• DATA:
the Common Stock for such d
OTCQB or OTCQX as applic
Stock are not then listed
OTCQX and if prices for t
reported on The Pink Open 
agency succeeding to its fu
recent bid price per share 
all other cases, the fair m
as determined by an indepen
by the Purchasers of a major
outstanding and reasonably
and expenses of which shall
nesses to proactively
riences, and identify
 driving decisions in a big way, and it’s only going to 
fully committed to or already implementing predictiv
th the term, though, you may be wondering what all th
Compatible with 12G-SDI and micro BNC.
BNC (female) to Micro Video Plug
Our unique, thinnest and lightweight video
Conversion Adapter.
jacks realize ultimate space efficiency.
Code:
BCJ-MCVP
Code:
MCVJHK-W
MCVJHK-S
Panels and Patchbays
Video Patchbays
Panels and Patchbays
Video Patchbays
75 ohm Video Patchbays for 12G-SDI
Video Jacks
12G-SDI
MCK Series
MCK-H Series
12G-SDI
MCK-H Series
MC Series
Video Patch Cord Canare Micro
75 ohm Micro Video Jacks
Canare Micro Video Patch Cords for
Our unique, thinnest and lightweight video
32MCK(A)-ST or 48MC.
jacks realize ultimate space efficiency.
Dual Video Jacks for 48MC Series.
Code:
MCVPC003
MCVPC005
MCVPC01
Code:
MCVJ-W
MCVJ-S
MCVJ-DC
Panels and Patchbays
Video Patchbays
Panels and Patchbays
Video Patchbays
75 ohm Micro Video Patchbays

• ASSIGNED TASK: Filter the data above down to lines with the word "OTCQX", and copy them.

• EXERCISE RESULT:
OTCQB or OTCQX as applic
OTCQX and if prices for t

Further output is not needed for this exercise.